13 酸化性液体 分類対象外 - - - - フッ素および塩素を含まず、酸素を含む有機化合物であるが、この酸素が炭素、水素以外の元素と化学結合していない。
14 酸化性固体 分類対象外 - - - - GHSの定義における液体である。
15 有機過酸化物 分類対象外 - - - - -O-O-構造を含まない有機化合物である。
16 金属腐食性物質 区分外 - - - - データがなく分類できない。国連危険物輸送勧告がクラス3およびクラス・区分6.1(国連番号1098)。

健康に対する有害性
危険有害性項目 分類結果 シンボル 注意喚起語 危険有害性情報 注意書き 分類根拠・問題点
1 急性毒性(経口) 区分3 危険 H301: 飲み込むと有毒 P301+P310: 飲み込んだ場合:直ちに医師に連絡すること。
P264: 取扱後は...よく洗うこと。
P270: この製品を使用するときに、飲食又は喫煙をしないこと。
P321: 特別な処置が必要である(このラベルの...を見よ)。
P330: 口をすすぐこと。
P405: 施錠して保管すること。
P501: 内容物/容器を...に廃棄すること。
ラットを用いた経口投与試験のLD50 64mg/kg(ACGIH(7th, 2001))、70mg/kg、99mg/kg、105mg/kg(PATTY(4th, 2000))に基づき、計算式を適用して得られたLD50=68mg/kgから区分3とした。

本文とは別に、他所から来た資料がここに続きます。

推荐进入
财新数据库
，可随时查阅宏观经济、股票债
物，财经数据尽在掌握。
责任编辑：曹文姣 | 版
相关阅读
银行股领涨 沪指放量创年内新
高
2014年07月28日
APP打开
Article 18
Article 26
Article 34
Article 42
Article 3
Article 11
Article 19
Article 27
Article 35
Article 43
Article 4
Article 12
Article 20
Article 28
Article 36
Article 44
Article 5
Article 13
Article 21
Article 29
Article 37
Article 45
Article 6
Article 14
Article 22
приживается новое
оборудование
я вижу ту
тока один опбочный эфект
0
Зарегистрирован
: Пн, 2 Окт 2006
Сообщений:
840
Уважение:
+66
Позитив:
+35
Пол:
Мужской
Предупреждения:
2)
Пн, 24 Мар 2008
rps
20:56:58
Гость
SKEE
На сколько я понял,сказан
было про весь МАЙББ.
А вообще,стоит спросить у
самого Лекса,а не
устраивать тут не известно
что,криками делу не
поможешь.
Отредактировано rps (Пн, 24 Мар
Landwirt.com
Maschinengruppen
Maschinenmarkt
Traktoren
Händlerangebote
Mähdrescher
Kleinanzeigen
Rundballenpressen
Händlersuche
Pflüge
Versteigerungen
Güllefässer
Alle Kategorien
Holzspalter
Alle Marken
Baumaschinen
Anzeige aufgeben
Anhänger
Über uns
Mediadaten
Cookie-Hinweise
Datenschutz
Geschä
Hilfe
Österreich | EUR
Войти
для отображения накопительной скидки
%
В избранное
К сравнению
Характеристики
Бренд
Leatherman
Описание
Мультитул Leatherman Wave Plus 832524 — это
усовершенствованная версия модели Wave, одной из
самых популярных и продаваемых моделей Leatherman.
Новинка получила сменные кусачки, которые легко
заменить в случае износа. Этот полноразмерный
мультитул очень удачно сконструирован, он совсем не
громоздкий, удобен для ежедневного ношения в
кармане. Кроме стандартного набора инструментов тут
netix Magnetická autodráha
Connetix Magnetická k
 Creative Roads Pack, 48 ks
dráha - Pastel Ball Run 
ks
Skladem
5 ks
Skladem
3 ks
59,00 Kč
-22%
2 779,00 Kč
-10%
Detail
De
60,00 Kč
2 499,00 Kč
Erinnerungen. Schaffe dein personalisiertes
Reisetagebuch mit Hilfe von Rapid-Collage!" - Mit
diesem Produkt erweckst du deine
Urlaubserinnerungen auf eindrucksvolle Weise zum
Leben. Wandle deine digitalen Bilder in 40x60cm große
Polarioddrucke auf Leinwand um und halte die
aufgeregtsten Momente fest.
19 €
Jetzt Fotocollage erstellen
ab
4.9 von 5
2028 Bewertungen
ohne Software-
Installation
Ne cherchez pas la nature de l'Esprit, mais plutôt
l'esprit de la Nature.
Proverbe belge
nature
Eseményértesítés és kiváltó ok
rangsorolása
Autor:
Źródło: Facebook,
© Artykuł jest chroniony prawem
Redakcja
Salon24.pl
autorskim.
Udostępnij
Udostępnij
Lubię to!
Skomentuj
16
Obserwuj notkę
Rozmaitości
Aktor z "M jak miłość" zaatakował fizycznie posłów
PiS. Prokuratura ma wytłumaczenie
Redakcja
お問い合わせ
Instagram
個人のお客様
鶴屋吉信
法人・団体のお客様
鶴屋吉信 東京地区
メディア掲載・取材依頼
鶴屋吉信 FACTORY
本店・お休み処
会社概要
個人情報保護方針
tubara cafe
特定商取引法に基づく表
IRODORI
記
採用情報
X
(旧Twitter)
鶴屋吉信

1 急性毒性(経皮) 区分1 危険 H310: 皮膚に接触すると生命に危険 P302+P350: 皮膚に付着した場合:多量の水と石鹸で優しく洗うこと。
P262: 眼、皮膚、衣類につけないこと。
P264: 取扱後は...よく洗うこと。
P270: この製品を使用するときに、飲食又は喫煙をしないこと。
P280: 保護手袋/保護衣/保護眼鏡/保護面を着用すること。
P310: 直ちに医師に連絡すること。
P322: 特別な処置が必要である(このラベルの...を見よ)。
P361: 汚染された衣類を直ちに全て脱ぐこと。
P363: 汚染された衣類を再使用する場合には洗濯をすること。
P405: 施錠して保管すること。
P501: 内容物/容器を...に廃棄すること。
ウサギを用いた経皮投与試験のLD50 45mg/kg(DFGOTvol15(2001))、89mg/kg(PATTY(4th, 2000))のうち低い値 45mg/kgから区分1とした。
1 急性毒性(吸入:ガス) 分類対象外 - - - - GHSの定義による液体であるため、ガスでの吸入は想定されず、分類対象外とした。
1 急性毒性(吸入:蒸気) 区分2 危険 H330: 吸入すると生命に危険 P304+P340: 吸入した場合:空気の新鮮な場所に移し、呼吸しやすい姿勢で休息させること。
P403+P233: 換気の良い場所で保管すること。容器を密閉しておくこと。
P260: 粉じん/煙/ガス/ミスト/蒸気/スプレーを吸入しないこと。
P271: 屋外又は換気の良い場所でのみ使用すること。
P284: 呼吸用保護具を着用すること。
P310: 直ちに医師に連絡すること。
P320: 特別な処置が緊急に必要である(このラベルの...を見よ)。
P405: 施錠して保管すること。
P501: 内容物/容器を...に廃棄すること。
ラットを用いた吸入暴露試験(蒸気)のLC50 0.391mg/L(4時間)(DFGOTvol15(2001))に基づき、計算式を適用し、LC50(4時間換算値)の165ppmが得られた。 飽和蒸気圧2.5kPa(20℃)(ICSC(2000))における飽和蒸気圧濃度は25000ppmである。今回得られたLC50は、飽和蒸気圧濃度の90%より低い濃度であるため、「ミストがほとんど混在しない蒸気」として、ppm濃度基準値で区分2とした。
1 急性毒性(吸入:粉塵、ミスト) 分類できない - - - - データなし。
2 皮膚腐食性/刺激性 区分1A-1C 危険 H314: 重篤な皮膚の薬傷及び眼の損傷 P301+P330+P331: 飲み込んだ場合:口をすすぐこと。無理に吐かせないこと。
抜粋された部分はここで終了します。